Sustainable fashion retailer Reformation has revealed significant top-line growth in its recent U.S. IPO filing, signaling a potential resurgence for the brand on the public markets. While the company saw a notable jump in annual revenue, its net profit experienced a sharp decline, highlighting the complex financial landscape facing modern direct-to-consumer brands.

Revenue Surge Driven by Sustainable Fashion Demand

According to the filing, the Vernon, California-based retailer reported annual revenue of $507.1 million for the fiscal year ended December 27, 2025. This represents a substantial increase from the $438.2 million recorded in the previous year. Reformation, which transitioned from a small Los Angeles vintage boutique in 2009 to a global fashion player, has successfully leveraged its identity as a sustainable brand to capture market share.

The company's growth is underpinned by a strong direct-to-consumer (DTC) model. Approximately 90% of its total sales are generated through its own e-commerce platforms and physical retail stores. This high level of control over the customer journey has fostered strong brand loyalty, with the filing noting that repeat buyers account for the majority of the company's revenue.

Profitability Declines and Strategic Use of Funds

Despite the healthy increase in top-line revenue, Reformation’s bottom line faced headwinds. The company’s net profit fell to $12.6 million for the reported period, a significant drop from the $33 million earned in the prior year. This divergence between rising sales and falling profits is a critical metric that investors will scrutinize during the IPO process.
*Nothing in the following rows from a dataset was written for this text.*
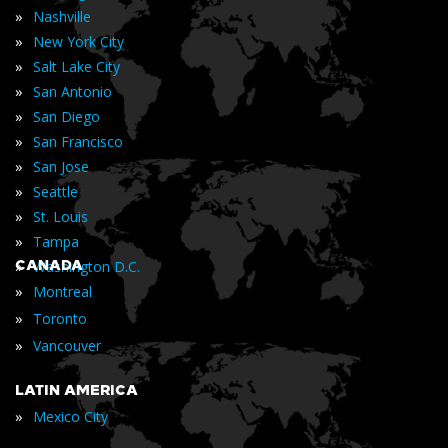
»
Nashville
»
New York City
»
Salt Lake City
»
San Antonio
»
San Diego
»
San Francisco
»
San Jose
»
Seattle
»
St. Louis
»
Tampa
»
CANADA
Washington D.C.
»
Montreal
»
Toronto
»
Vancouver
LATIN AMERICA
»
Mexico City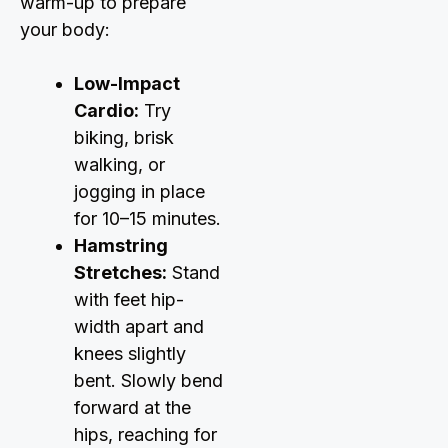
warm-up to prepare
your body:
Low-Impact
Cardio:
Try
biking, brisk
walking, or
jogging in place
for 10–15 minutes.
Hamstring
Stretches:
Stand
with feet hip-
width apart and
knees slightly
bent. Slowly bend
forward at the
hips, reaching for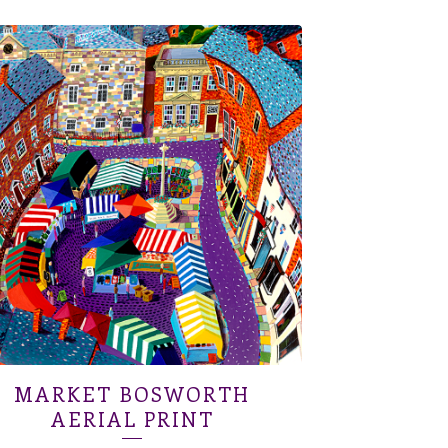
MARKET BOSWORTH
AERIAL PRINT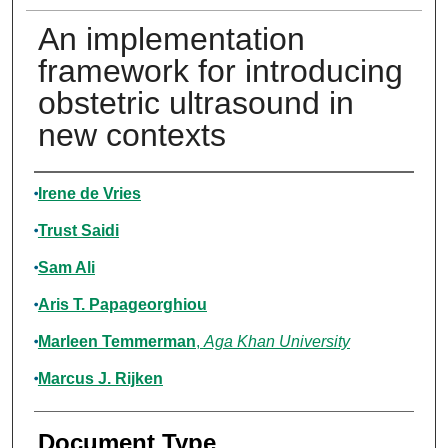
An implementation
framework for introducing
obstetric ultrasound in
new contexts
Authors
Irene de Vries
Trust Saidi
Sam Ali
Aris T. Papageorghiou
Marleen Temmerman
,
Aga Khan University
Marcus J. Rijken
Document Type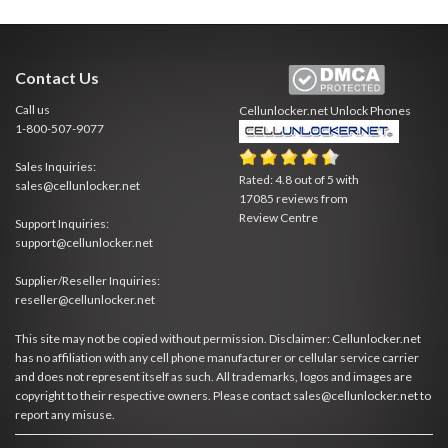
Contact Us
Call us
Cellunlocker.net
Unlock Phones
1-800-507-9077
Sales Inquiries:
Rated:
4.8
out of
5
with
sales@cellunlocker.net
17085
reviews from
Review Centre
Support Inquiries:
support@cellunlocker.net
Supplier/Reseller Inquiries:
reseller@cellunlocker.net
This site may not be copied without permission. Disclaimer: Cellunlocker.net
has no affiliation with any cell phone manufacturer or cellular service carrier
and does not represent itself as such. All trademarks, logos and images are
copyright to their respective owners. Please contact sales@cellunlocker.net to
report any misuse.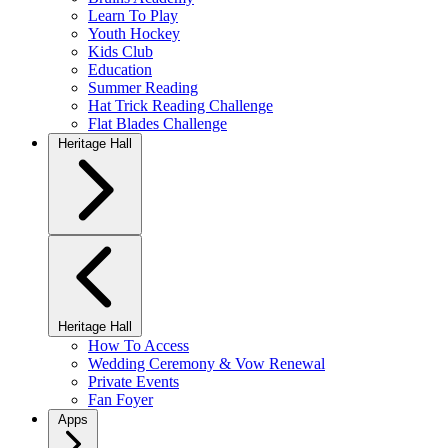
Learn To Play
Youth Hockey
Kids Club
Education
Summer Reading
Hat Trick Reading Challenge
Flat Blades Challenge
Heritage Hall
Heritage Hall
How To Access
Wedding Ceremony & Vow Renewal
Private Events
Fan Foyer
Apps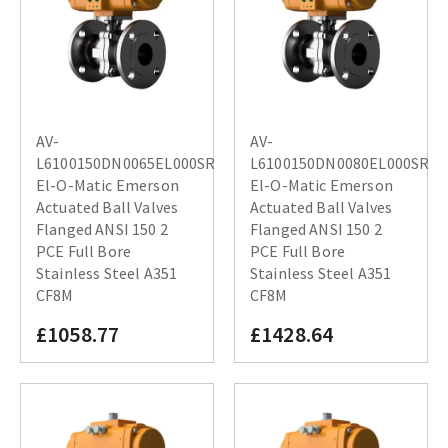
AV-
AV-
L6100150DN0065EL000SR
L6100150DN0080EL000SR
El-O-Matic Emerson
El-O-Matic Emerson
Actuated Ball Valves
Actuated Ball Valves
Flanged ANSI 150 2
Flanged ANSI 150 2
PCE Full Bore
PCE Full Bore
Stainless Steel A351
Stainless Steel A351
CF8M
CF8M
£1058.77
£1428.64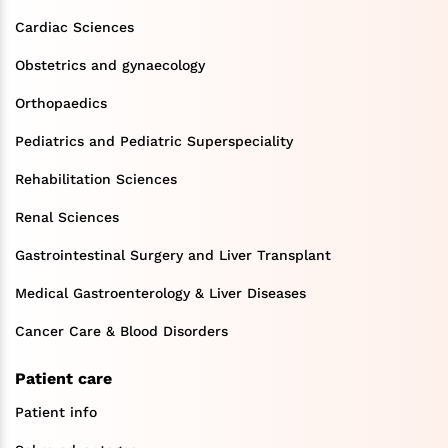
Cardiac Sciences
Obstetrics and gynaecology
Orthopaedics
Pediatrics and Pediatric Superspeciality
Rehabilitation Sciences
Renal Sciences
Gastrointestinal Surgery and Liver Transplant
Medical Gastroenterology & Liver Diseases
Cancer Care & Blood Disorders
Patient care
Patient info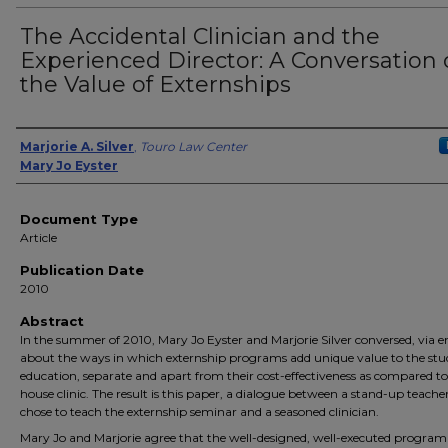
The Accidental Clinician and the
Experienced Director: A Conversation
the Value of Externships
Authors
Marjorie A. Silver
,
Touro Law Center
Mary Jo Eyster
Document Type
Article
Publication Date
2010
Abstract
In the summer of 2010, Mary Jo Eyster and Marjorie Silver conversed, via e
about the ways in which externship programs add unique value to the stu
education, separate and apart from their cost-effectiveness as compared to
house clinic. The result is this paper, a dialogue between a stand-up teach
chose to teach the externship seminar and a seasoned clinician.
Mary Jo and Marjorie agree that the well-designed, well-executed program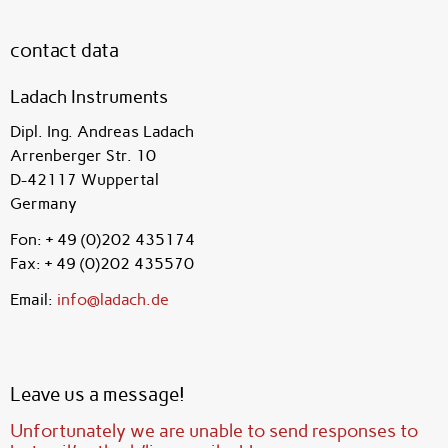
contact data
Ladach Instruments
Dipl. Ing. Andreas Ladach
Arrenberger Str. 10
D-42117 Wuppertal
Germany
Fon: + 49 (0)202 435174
Fax: + 49 (0)202 435570
Email:
info@ladach.de
Leave us a message!
Unfortunately we are unable to send responses to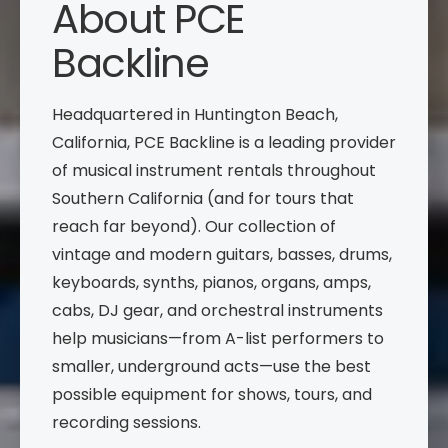
About PCE
Backline
Headquartered in Huntington Beach,
California, PCE Backline is a leading provider
of musical instrument rentals throughout
Southern California (and for tours that
reach far beyond). Our collection of
vintage and modern guitars, basses, drums,
keyboards, synths, pianos, organs, amps,
cabs, DJ gear, and orchestral instruments
help musicians—from A-list performers to
smaller, underground acts—use the best
possible equipment for shows, tours, and
recording sessions.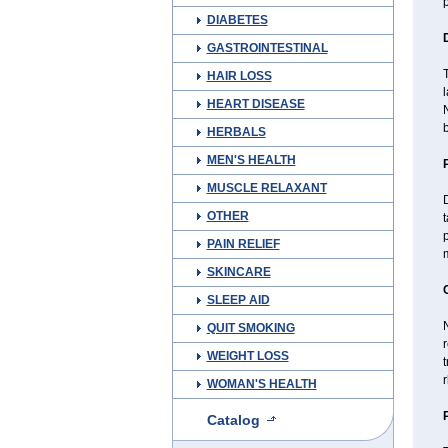
p
DIABETES
GASTROINTESTINAL
T
HAIR LOSS
HEART DISEASE
N
b
HERBALS
MEN'S HEALTH
MUSCLE RELAXANT
D
OTHER
t
p
PAIN RELIEF
m
SKINCARE
SLEEP AID
QUIT SMOKING
r
WEIGHT LOSS
WOMAN'S HEALTH
Catalog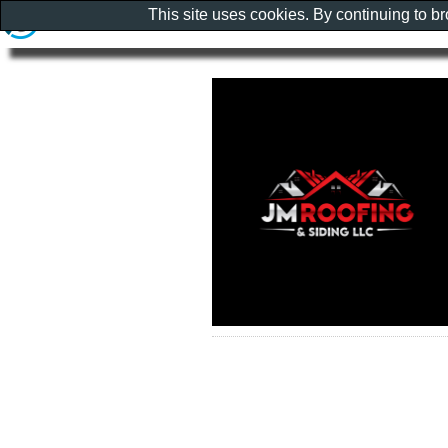
This site uses cookies. By continuing to b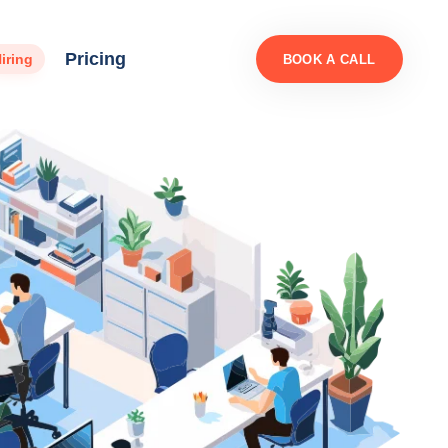
Pricing
iring
BOOK A CALL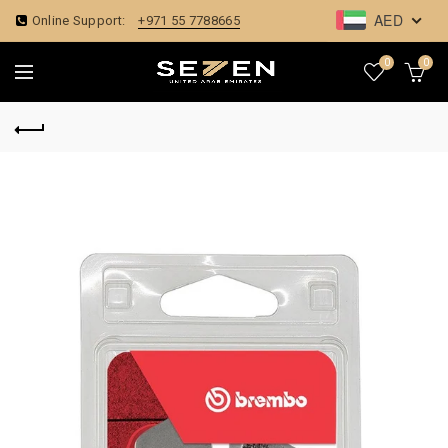
AED
Online Support:
+971 55 7788665
0
0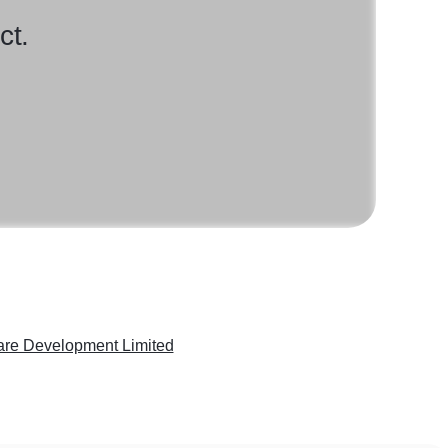
ct.
are Development Limited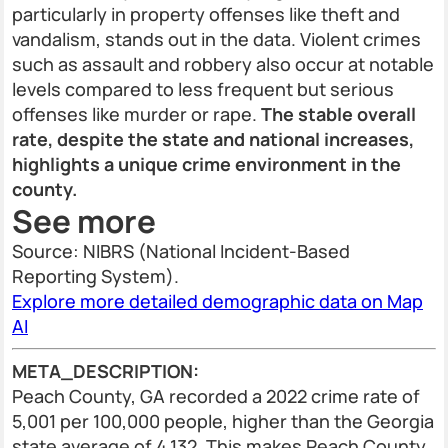
particularly in property offenses like theft and
vandalism, stands out in the data. Violent crimes
such as assault and robbery also occur at notable
levels compared to less frequent but serious
offenses like murder or rape.
The stable overall
rate, despite the state and national increases,
highlights a unique crime environment in the
county.
See more
Source: NIBRS (National Incident-Based
Reporting System).
Explore more detailed demographic data on Map
AI
META_DESCRIPTION:
Peach County, GA recorded a 2022 crime rate of
5,001 per 100,000 people, higher than the Georgia
state average of 4,132. This makes Peach County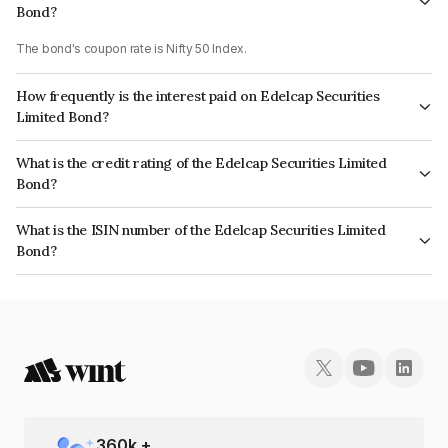
Bond?
The bond's coupon rate is Nifty 50 Index.
How frequently is the interest paid on Edelcap Securities
Limited Bond?
The interest earned from this Bond is paid On Maturity.
What is the credit rating of the Edelcap Securities Limited
Bond?
The bond has been assigned a credit rating of CRISIL A+ which reflects
What is the ISIN number of the Edelcap Securities Limited
the issuer's creditworthiness and the likelihood of default.
Bond?
The ISIN number for Edelcap Securities Limited is INE503P07168.
360
k +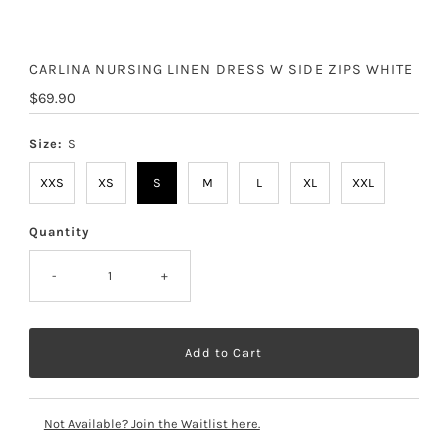
CARLINA NURSING LINEN DRESS W SIDE ZIPS WHITE
Regular
$69.90
Price
Size:
S
XXS
XS
S
M
L
XL
XXL
Quantity
-
+
Not Available? Join the Waitlist here.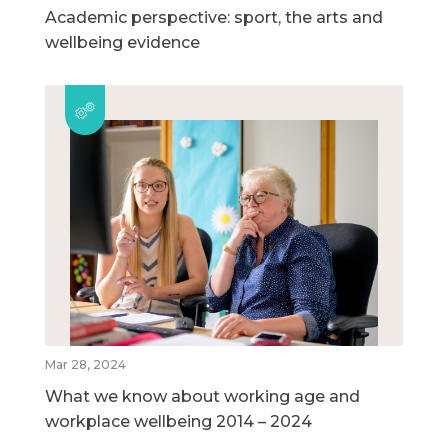
Academic perspective: sport, the arts and
wellbeing evidence
Mar 28, 2024
What we know about working age and
workplace wellbeing 2014 – 2024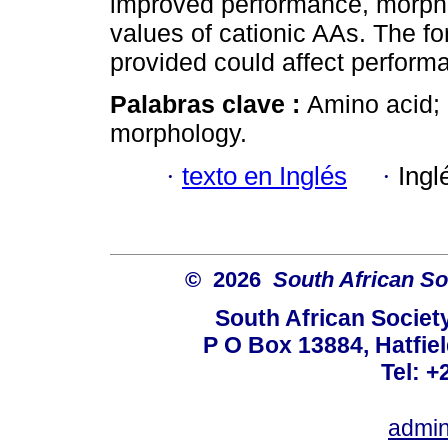
improved performance, morph
values of cationic AAs. The f
provided could affect perform
Palabras clave :
Amino acid; b
morphology.
·
texto en Inglés
·
Ingl
© 2026
South African So
South African Societ
P O Box 13884, Hatfiel
Tel: +
admin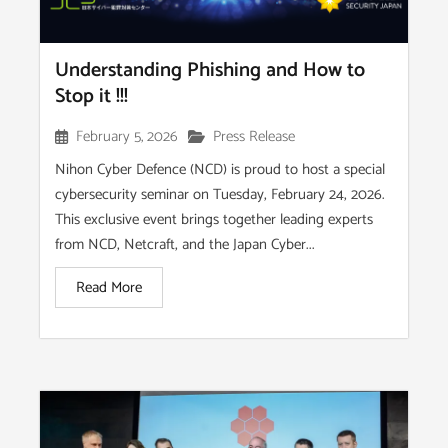
Understanding Phishing and How to
Stop it !!!
February 5, 2026
Press Release
Nihon Cyber Defence (NCD) is proud to host a special
cybersecurity seminar on Tuesday, February 24, 2026.
This exclusive event brings together leading experts
from NCD, Netcraft, and the Japan Cyber...
Read More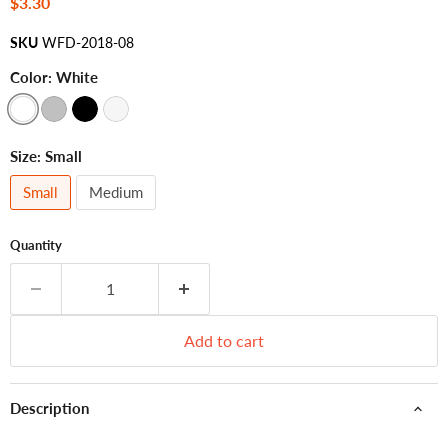
Current price
$3.30
SKU
WFD-2018-08
Color:
White
Size:
Small
Small
Medium
Quantity
Add to cart
Description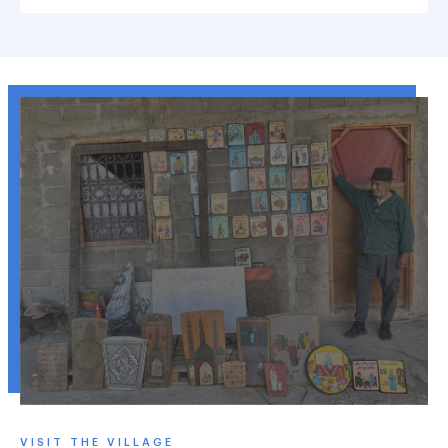
VISIT THE VILLAGE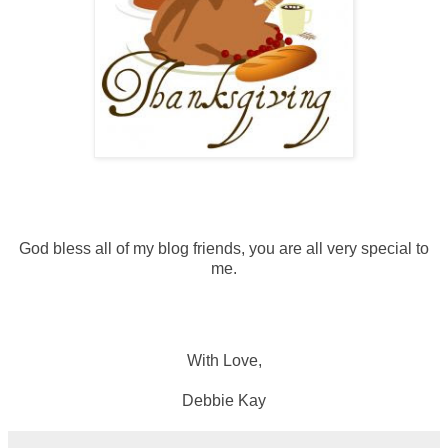
God bless all of my blog friends, you are all very special to
me.
With Love,
Debbie Kay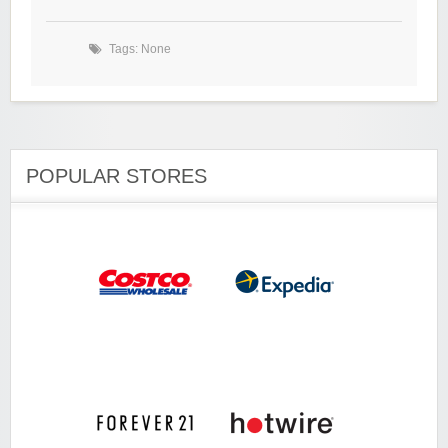
Tags: None
POPULAR STORES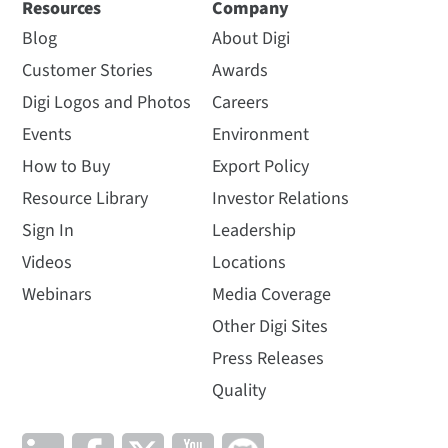
Resources
Company
Blog
About Digi
Customer Stories
Awards
Digi Logos and Photos
Careers
Events
Environment
How to Buy
Export Policy
Resource Library
Investor Relations
Sign In
Leadership
Videos
Locations
Webinars
Media Coverage
Other Digi Sites
Press Releases
Quality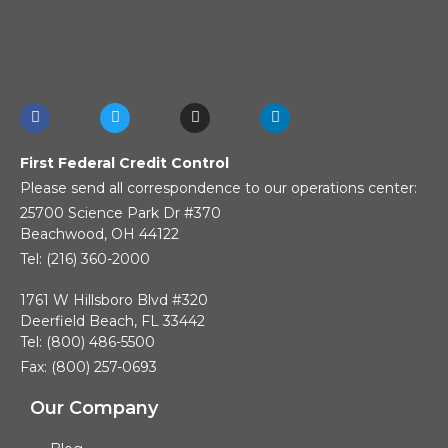
First Federal Credit Control
Please send all correspondence to our operations center:
25700 Science Park Dr #370
Beachwood, OH 44122
Tel: (216) 360-2000
1761 W Hillsboro Blvd #320
Deerfield Beach, FL 33442
Tel: (800) 486-5500
Fax: (800) 257-0693
Our Company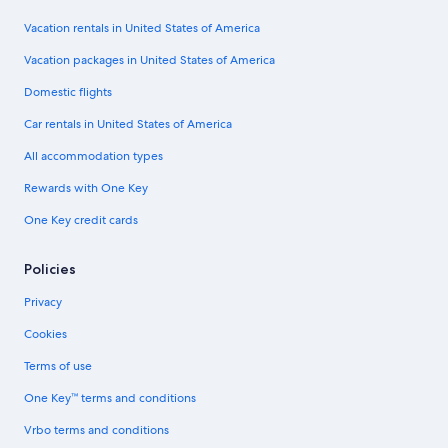
Vacation rentals in United States of America
Vacation packages in United States of America
Domestic flights
Car rentals in United States of America
All accommodation types
Rewards with One Key
One Key credit cards
Policies
Privacy
Cookies
Terms of use
One Key™ terms and conditions
Vrbo terms and conditions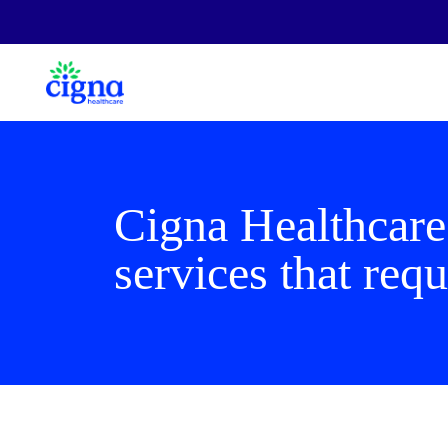
Cigna Healthcare
services that requ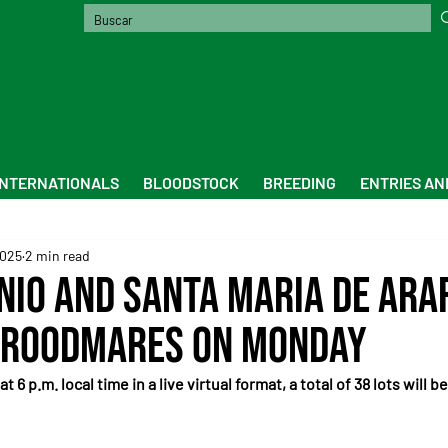
INTERNATIONALS
BLOODSTOCK
BREEDING
ENTRIES AN
2025
2 min read
nio and Santa Maria de Ara
Broodmares on Monday
6 p.m. local time in a live virtual format, a total of 38 lots will be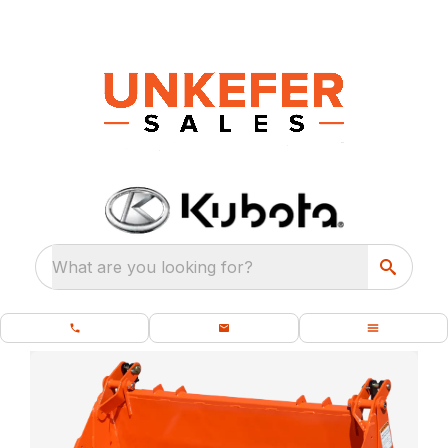
What are you looking for?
The proceeds from the upcoming Initial Public Offering are earmarked for specific corporate restructuring and financial management. Reformation plans to utilize a portion of the capital to repay existing debt and facilitate the repurchase of shares from certain current investors. This move suggests a focus on cleaning up the balance sheet and optimizing the capital structure as it transitions to a public entity.

The Path to the NYSE and Investor Confidence

Reformation's move comes at a time when the U.S. IPO market is seeing renewed activity following a quiet period earlier this year. The retailer intends to list its shares on the New York Stock Exchange (NYSE) under the ticker symbol "REF." The offering is backed by heavyweights in the financial sector, with J.P. Morgan, Morgan Stanley, Citigroup, and RBC Capital Markets serving as underwriters.

While the company moves toward its listing, private equity firm Permira, which acquired a majority stake in 2019, is expected to maintain significant influence over the brand. The company's high visibility, bolstered by celebrity endorsements from icons like Taylor Swift and Kendall Jenner, remains a key competitive advantage in the crowded womenswear market.

Key Takeaways

  • Strong Top-Line Growth: Reformation’s annual revenue climbed to $507.1 million, up from $438.2 million the previous year.
  • Profitability Pressure: Net profit saw a decline, dropping from $33 million to $12.6 million despite the increase in sales.
  • Strategic IPO Goals: The company plans to list on the NYSE as "REF" to repay debt and repurchase shares from existing investors.